EXERCISE BRIEF. Would you find each line in the entries below with the string "they" and copy it?

WORKING DATA.
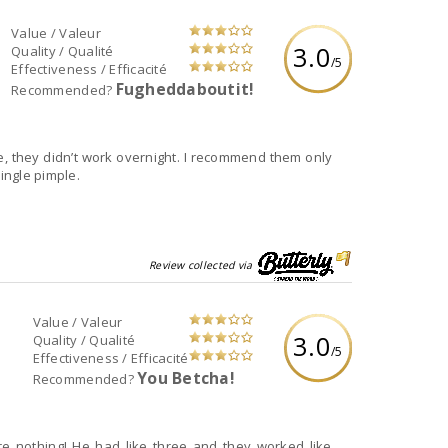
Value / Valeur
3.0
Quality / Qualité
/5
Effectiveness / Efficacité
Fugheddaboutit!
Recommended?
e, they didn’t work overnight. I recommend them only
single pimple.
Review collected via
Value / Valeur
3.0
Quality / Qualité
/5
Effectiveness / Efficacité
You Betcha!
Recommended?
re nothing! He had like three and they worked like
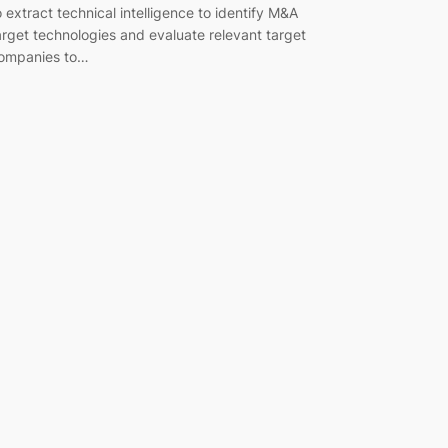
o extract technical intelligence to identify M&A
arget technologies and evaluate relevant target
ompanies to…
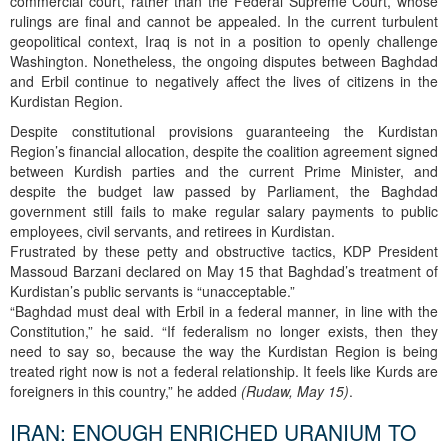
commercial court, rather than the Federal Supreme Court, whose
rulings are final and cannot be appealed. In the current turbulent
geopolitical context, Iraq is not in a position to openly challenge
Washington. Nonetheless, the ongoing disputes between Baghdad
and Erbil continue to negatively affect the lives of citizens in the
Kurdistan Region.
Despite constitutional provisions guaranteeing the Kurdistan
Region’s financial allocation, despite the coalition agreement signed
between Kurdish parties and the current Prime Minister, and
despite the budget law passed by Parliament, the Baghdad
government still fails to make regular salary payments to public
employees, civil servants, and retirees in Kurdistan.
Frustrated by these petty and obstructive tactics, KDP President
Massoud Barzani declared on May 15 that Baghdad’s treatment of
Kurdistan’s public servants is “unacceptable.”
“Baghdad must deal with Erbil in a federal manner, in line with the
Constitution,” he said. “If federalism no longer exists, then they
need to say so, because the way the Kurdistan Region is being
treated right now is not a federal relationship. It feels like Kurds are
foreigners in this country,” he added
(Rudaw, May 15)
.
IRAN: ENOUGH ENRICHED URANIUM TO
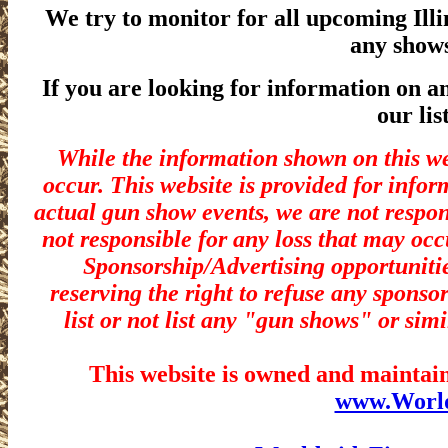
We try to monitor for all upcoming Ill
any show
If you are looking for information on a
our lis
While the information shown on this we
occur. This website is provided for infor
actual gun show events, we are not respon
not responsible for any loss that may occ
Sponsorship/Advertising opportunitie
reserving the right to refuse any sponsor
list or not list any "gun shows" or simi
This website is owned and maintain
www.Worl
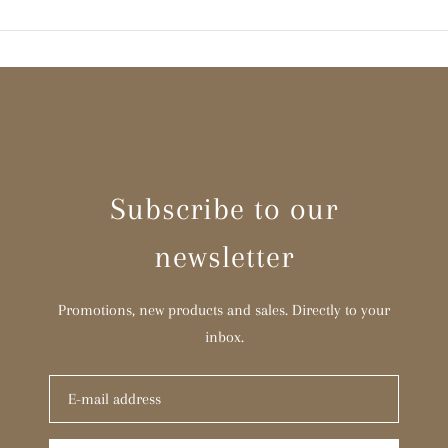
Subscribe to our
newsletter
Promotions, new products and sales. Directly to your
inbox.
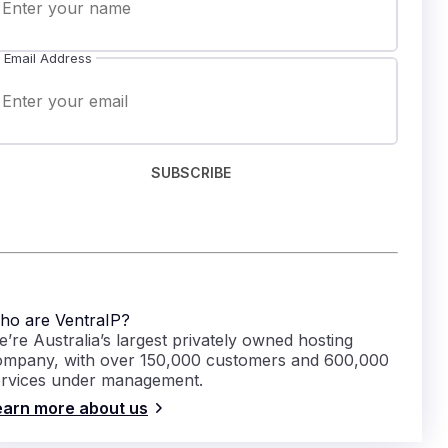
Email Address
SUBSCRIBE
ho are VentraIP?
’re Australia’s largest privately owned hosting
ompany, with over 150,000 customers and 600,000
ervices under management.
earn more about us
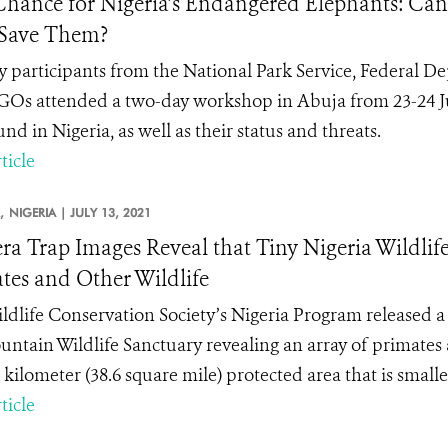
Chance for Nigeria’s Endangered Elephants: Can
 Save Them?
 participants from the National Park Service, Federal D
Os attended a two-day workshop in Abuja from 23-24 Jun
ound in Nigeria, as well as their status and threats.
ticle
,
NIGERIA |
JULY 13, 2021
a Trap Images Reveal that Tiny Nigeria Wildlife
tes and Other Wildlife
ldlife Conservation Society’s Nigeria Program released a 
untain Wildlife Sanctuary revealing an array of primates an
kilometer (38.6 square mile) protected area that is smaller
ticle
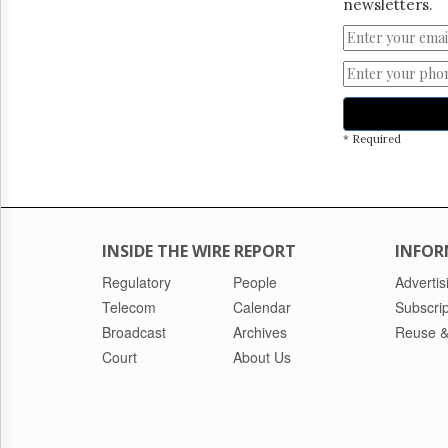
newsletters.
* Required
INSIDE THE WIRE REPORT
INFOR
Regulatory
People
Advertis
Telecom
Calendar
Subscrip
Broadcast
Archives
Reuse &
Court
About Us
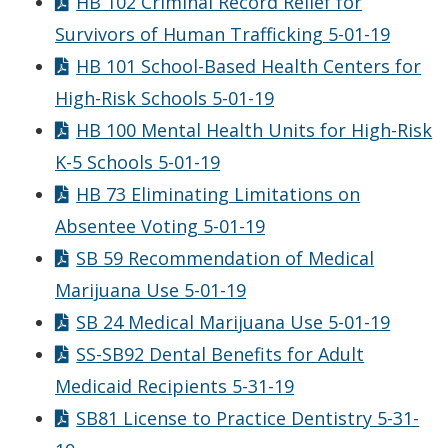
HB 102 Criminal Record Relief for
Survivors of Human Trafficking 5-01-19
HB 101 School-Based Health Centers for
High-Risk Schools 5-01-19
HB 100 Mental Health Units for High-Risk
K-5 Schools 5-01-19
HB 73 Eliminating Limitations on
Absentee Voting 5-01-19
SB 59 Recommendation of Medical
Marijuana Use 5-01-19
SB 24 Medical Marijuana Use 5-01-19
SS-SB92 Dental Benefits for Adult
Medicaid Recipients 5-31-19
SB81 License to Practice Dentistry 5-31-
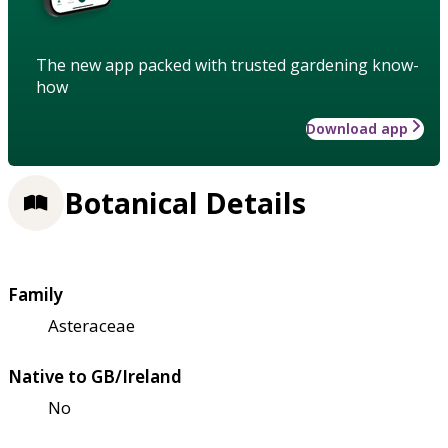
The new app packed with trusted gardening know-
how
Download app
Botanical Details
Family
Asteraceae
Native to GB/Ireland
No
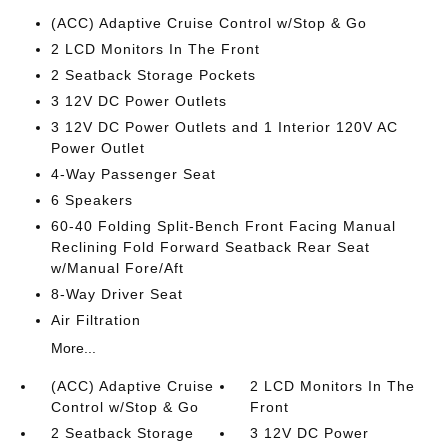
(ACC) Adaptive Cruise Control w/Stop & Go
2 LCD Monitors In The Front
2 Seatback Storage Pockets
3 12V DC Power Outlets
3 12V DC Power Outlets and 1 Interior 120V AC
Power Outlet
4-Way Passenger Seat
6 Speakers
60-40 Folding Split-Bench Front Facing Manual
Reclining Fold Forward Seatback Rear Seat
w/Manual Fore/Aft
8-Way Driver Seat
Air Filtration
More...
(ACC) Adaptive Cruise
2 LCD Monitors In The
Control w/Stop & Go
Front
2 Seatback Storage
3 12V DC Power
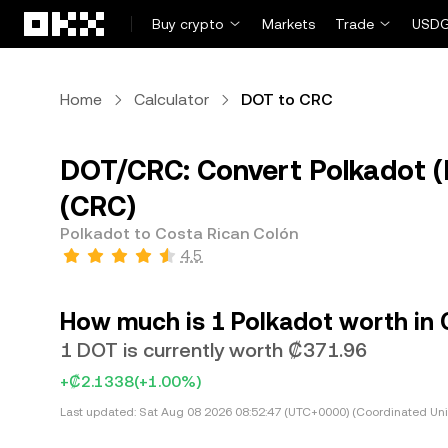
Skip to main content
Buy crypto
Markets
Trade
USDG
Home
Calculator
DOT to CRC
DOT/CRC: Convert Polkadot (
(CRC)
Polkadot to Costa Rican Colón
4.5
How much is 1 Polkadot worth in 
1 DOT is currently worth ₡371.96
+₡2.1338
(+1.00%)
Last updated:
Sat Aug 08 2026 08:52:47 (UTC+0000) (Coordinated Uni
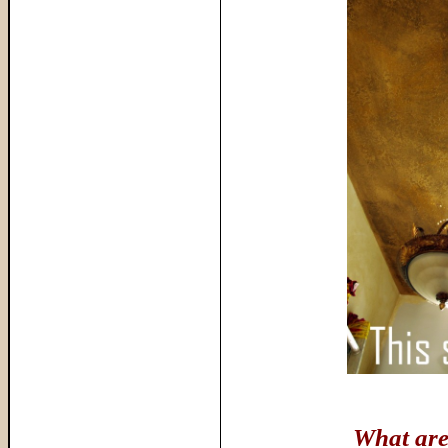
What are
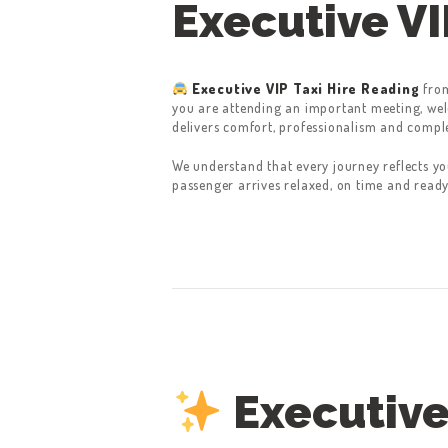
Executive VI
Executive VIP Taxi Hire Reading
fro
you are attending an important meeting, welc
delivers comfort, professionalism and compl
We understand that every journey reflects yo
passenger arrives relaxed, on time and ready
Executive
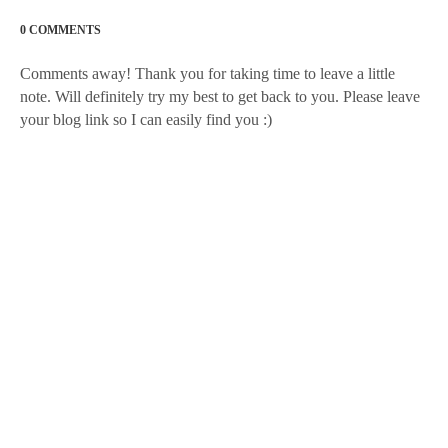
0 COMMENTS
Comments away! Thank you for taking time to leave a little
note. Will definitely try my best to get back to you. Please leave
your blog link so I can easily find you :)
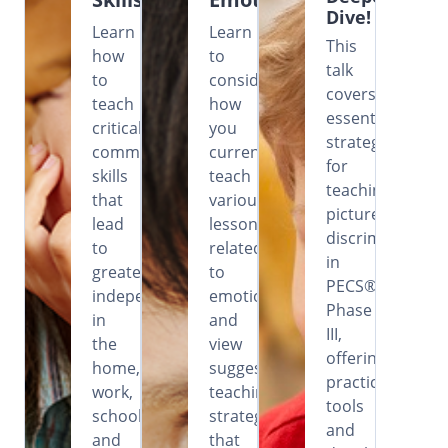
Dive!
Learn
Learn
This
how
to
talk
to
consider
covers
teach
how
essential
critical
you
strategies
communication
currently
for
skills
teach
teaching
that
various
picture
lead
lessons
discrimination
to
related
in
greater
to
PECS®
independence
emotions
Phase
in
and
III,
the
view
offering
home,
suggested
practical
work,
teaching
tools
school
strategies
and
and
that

ANSWER SECTION.
e, they didn’t work overnight. I recommend them only
re nothing! He had like three and they worked like
Constitution,” he said. “If federalism no longer exists, then they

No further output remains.